ApplicationListener interface [event listener]
Inheriting from the EventListener of JDK, all listeners should implement this interface.
This interface has only one onApplicationEvent() method. This method accepts an ApplicationEvent or its subclass object as a parameter. In the method body, you can process it according to different judgments on the Event class.
When the event is triggered, all listeners will receive a message.
code:

public interface ApplicationListener<E extends ApplicationEvent> extends EventListener {
   void onApplicationEvent(E event);
} 

ApplicationContext interface [event source]
ApplicationContext is a global container in Spring, which translates to "application context".
Implements the ApplicationEventPublisher interface.
Responsibilities: be responsible for reading bean configuration documents, managing bean loading and maintaining dependencies between beans. It can be said to be responsible for the whole life cycle of beans. To put it more popularly, it is what we usually call IOC container.
code:

public interface ApplicationEventPublisher {
        void publishEvent(ApplicationEvent event);
}   

public void publishEvent(ApplicationEvent event) {
    Assert.notNull(event, "Event must not be null");
    if (logger.isTraceEnabled()) {
         logger.trace("Publishing event in " + getDisplayName() + ": " + event);
    }
    getApplicationEventMulticaster().multicastEvent(event);
    if (this.parent != null) {
    this.parent.publishEvent(event);
    }
}

Applicationeventmulticast abstract class [the publishEvent method in the event source needs to call its method getapplicationeventmulticast]
It belongs to the Event broadcaster. Its function is to broadcast the events published by Applicationcontext to all listeners.
code:

public abstract class AbstractApplicationContext extends DefaultResourceLoader
    implements ConfigurableApplicationContext, DisposableBean {  
    private ApplicationEventMulticaster applicationEventMulticaster;  
    protected void registerListeners() {  
    // Register statically specified listeners first.  
    for (ApplicationListener<?> listener : getApplicationListeners()) {  
    getApplicationEventMulticaster().addApplicationListener(listener);  
    }  
    // Do not initialize FactoryBeans here: We need to leave all regular beans  
    // uninitialized to let post-processors apply to them!  
    String[] listenerBeanNames = getBeanNamesForType(ApplicationListener.class, true, false);  
    for (String lisName : listenerBeanNames) {  
    getApplicationEventMulticaster().addApplicationListenerBean(lisName);  
    }  
  }  
}

Strategy mode

 

Implementation method: Resource access interface of Spring framework. This interface provides stronger Resource access capability. The Spring framework itself makes extensive use of the Resource interface to access the underlying resources.
Resource interface introduction
The source interface is an abstraction of a specific resource access policy and an interface implemented by all resource access classes.
The Resource interface mainly provides the following methods:

• getInputStream(): locate and open the resource and return the input stream corresponding to the resource. Each call returns a new input stream. The caller must be responsible for closing the input stream.
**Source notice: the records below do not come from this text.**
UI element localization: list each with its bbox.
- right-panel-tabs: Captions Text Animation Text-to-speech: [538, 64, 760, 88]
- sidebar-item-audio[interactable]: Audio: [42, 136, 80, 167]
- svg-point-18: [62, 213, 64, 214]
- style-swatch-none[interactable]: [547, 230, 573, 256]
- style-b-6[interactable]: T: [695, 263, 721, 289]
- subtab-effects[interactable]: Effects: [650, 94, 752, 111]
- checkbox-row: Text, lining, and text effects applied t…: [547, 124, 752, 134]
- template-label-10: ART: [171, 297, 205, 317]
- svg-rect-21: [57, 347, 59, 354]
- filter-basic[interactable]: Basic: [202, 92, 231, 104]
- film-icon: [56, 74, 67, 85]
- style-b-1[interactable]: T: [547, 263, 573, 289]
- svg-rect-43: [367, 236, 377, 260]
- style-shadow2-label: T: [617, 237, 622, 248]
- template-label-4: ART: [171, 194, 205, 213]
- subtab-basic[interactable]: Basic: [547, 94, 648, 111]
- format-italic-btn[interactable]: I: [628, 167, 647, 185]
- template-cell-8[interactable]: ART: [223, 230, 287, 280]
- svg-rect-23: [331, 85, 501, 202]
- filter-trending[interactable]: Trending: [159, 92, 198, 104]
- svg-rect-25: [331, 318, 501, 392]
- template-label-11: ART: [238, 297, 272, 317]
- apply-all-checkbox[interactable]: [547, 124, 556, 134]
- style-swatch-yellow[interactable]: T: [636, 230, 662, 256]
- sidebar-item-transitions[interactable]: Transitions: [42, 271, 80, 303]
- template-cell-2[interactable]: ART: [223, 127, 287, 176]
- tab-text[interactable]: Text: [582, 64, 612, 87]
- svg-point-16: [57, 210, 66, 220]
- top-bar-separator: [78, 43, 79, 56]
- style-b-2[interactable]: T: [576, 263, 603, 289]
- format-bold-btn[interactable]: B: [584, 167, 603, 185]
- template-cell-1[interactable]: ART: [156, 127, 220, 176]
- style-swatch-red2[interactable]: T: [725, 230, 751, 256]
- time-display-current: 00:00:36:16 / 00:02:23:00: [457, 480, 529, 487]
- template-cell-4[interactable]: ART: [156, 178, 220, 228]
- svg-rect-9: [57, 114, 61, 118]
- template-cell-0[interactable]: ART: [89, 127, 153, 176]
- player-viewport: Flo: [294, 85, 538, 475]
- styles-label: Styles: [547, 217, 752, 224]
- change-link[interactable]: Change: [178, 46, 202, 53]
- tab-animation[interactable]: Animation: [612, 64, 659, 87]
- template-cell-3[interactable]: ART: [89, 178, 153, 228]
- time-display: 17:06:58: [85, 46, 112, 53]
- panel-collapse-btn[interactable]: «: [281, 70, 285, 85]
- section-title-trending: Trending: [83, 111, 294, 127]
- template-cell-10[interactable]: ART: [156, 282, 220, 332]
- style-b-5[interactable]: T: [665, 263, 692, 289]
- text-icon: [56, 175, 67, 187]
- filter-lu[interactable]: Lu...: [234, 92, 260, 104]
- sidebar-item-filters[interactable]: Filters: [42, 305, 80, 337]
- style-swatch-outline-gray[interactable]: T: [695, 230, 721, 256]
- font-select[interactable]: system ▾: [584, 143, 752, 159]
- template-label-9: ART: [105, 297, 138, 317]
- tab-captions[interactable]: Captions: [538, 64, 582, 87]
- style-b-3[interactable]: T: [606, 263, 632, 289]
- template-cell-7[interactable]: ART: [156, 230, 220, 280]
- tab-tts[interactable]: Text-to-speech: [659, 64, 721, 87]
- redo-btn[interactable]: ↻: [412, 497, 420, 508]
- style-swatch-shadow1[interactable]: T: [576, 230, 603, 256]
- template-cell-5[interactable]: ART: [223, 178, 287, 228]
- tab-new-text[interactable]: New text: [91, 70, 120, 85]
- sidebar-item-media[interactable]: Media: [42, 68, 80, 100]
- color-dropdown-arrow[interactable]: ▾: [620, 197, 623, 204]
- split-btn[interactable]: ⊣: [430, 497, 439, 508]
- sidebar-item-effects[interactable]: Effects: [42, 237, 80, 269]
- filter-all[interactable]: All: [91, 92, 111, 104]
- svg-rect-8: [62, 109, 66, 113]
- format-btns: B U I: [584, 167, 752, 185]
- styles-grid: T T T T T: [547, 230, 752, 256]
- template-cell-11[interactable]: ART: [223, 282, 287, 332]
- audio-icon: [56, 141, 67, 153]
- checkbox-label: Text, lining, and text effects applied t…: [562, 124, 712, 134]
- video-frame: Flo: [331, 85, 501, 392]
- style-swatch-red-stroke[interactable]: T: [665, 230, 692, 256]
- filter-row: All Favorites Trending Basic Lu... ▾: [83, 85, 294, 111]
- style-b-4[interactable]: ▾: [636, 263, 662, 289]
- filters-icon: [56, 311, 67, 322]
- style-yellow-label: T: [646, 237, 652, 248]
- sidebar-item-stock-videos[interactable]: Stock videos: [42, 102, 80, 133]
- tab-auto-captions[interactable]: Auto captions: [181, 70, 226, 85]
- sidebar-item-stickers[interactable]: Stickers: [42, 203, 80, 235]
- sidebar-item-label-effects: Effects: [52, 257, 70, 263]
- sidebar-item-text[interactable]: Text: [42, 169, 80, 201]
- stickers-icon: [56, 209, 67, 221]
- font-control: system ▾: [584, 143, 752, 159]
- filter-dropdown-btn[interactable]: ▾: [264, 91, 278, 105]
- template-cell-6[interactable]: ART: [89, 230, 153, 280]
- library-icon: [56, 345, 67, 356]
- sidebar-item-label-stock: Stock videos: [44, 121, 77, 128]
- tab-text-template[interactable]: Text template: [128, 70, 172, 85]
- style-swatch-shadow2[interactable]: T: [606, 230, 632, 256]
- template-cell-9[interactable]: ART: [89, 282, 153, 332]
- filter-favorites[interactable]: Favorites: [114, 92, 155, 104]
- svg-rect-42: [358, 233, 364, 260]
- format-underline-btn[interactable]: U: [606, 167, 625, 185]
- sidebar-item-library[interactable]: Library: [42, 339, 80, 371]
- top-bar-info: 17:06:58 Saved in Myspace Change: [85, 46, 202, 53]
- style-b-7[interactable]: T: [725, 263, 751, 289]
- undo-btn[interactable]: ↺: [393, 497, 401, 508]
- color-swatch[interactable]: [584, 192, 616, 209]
• exists(): Returns whether the Resource pointed to by the Resource exists.

• Ispen(): Returns whether the resource file is open. If the resource file cannot be read multiple times, it should be closed explicitly after each reading to prevent resource leakage.

• getDescription(): returns the description information of the resource. It is usually used to output this information when there is an error in resource processing. It is usually a fully qualified file name or an actual URL.

• getFile: returns the File object corresponding to the resource.

• getURL: returns the URL object corresponding to the resource.

The last two methods do not need to be used. Only when simple access cannot be achieved, Resource provides the function of traditional Resource access.
The Resource interface itself does not provide implementation logic for accessing any underlying resources. For different underlying resources, Spring will provide different Resource implementation classes, which are responsible for different Resource access logic.
Spring provides the following implementation classes for the Resource interface:

• UrlResource: implementation class for accessing network resources.

• ClassPathResource: the implementation class that accesses the resources in the class loading path.

• FileSystemResource: an implementation class that accesses resources in a file system.

• ServletContextResource: an implementation class that accesses resources relative to the ServletContext path

• InputStreamResource: the implementation class that accesses the input stream resource.

• ByteArrayResource: implementation class to access byte array resources.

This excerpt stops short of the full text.